Demise of the Co-operative Group / Supplemental 1
So, Barry Tootell (former Co-op Bank chief executive) and Keith Alderson (former Co-op Bank head of corporate and business banking) have been thrown to the wolves.
According to the Bank of England’s regulatory arm, the Prudential Regulation Authority, Barry (at the time, costing the Co-op Group £547.45/day) was/is posing an ‘unacceptable threat to the safety and soundness’ of the bank. Worse, he contributed to a culture that “focused on the short-term financial position”! Keith, no less culpable, was/is more or less accused of the same.
Well and good. Some executive responsibility is, at long last, being highlighted. But, really, is it going to be just these two?
This is apparently the first time the PRA has used its powers to take action against individual banksters, and Tootell is, to date, the only bankster boss of any bank to be formally told off since the 2008 crisis. This begs the question as to why other banksters and bankster bosses managed to escape this kind of scrutiny and disapprobation.
In the bankstering sector generally, who the hell wasn't “focused on the short-term financial position” and thereby presenting an ‘unacceptable threat to the safety and soundness’ of the entire, clearly unsound, bankstering system? Why has the PRA gone after the comparative small fry at the poor old friendless, unconnected, un-slick Co-operative Bank? Why aren't they chasing the big fish? Is it because banks that are “too big to fail” also have legal departments and budgets “too big to challenge”?

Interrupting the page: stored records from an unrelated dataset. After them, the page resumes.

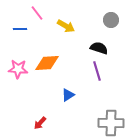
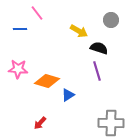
yellow arrow: moved 13 px right, 5 px down
orange diamond: moved 18 px down; rotated 20 degrees clockwise
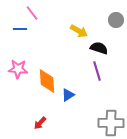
pink line: moved 5 px left
gray circle: moved 5 px right
orange diamond: rotated 70 degrees clockwise
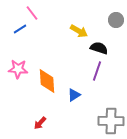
blue line: rotated 32 degrees counterclockwise
purple line: rotated 36 degrees clockwise
blue triangle: moved 6 px right
gray cross: moved 2 px up
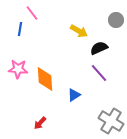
blue line: rotated 48 degrees counterclockwise
black semicircle: rotated 42 degrees counterclockwise
purple line: moved 2 px right, 2 px down; rotated 60 degrees counterclockwise
orange diamond: moved 2 px left, 2 px up
gray cross: rotated 30 degrees clockwise
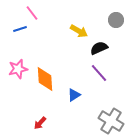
blue line: rotated 64 degrees clockwise
pink star: rotated 18 degrees counterclockwise
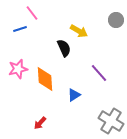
black semicircle: moved 35 px left; rotated 90 degrees clockwise
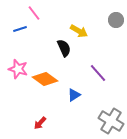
pink line: moved 2 px right
pink star: rotated 30 degrees clockwise
purple line: moved 1 px left
orange diamond: rotated 50 degrees counterclockwise
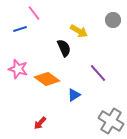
gray circle: moved 3 px left
orange diamond: moved 2 px right
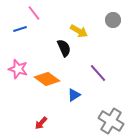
red arrow: moved 1 px right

But more specifically, with regard to the Co-op Bank débâcle itself, there are other names which spring effortlessly to mind.
What about former Britannia top dog Neville Richardson who at the time straddled the ill-fated merger to become CEO of Co-op Financial Services (then, costing the Co-op Group £1,352.74/day)? Here's an executive colossus who spanned the entire Co-op Bank/Britannia fiasco and famously said that he was "affronted by FSA’s accusation that there had been willful misreporting of the liquidity position”. As all else crashed about him he emerged, having handed on the poisoned chalice to the unfortunate Tootell, smiling at the other end with a handshake package worth £4.6 million plus generously remunerating directorships.

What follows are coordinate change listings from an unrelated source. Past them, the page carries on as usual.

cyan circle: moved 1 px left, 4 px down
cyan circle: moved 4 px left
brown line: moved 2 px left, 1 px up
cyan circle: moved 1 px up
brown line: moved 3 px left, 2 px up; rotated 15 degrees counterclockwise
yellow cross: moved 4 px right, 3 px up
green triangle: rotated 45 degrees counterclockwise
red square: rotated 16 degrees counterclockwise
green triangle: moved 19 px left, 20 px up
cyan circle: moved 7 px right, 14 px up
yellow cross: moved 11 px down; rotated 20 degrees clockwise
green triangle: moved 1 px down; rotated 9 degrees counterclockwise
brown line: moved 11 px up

And what about good old Rodney Pennington Baker-Bates, Chair of the Britannia Board at the time of the débâcle, a chartered accountant and Fellow of the Institute of Bankers, former chief executive of Prudential Financial Services, previously working in senior roles at Midland and Chase Manhattan Banks? He too straddled the merger to become Deputy Chairman of Co-operative Banking Group Limited from 2010 to July 2012. Now comfortably ensconced as Board Chair at Willis UK Ltd, First Assist Group Limited, and Cabot Financial (Europe) Limited and non Exec Director at Bedlam (sic) Asset Management PLC, was he not, too, at the epicentre of activities at the time and steeped in the kind of knowledge and experience that should have forewarned of impending disaster?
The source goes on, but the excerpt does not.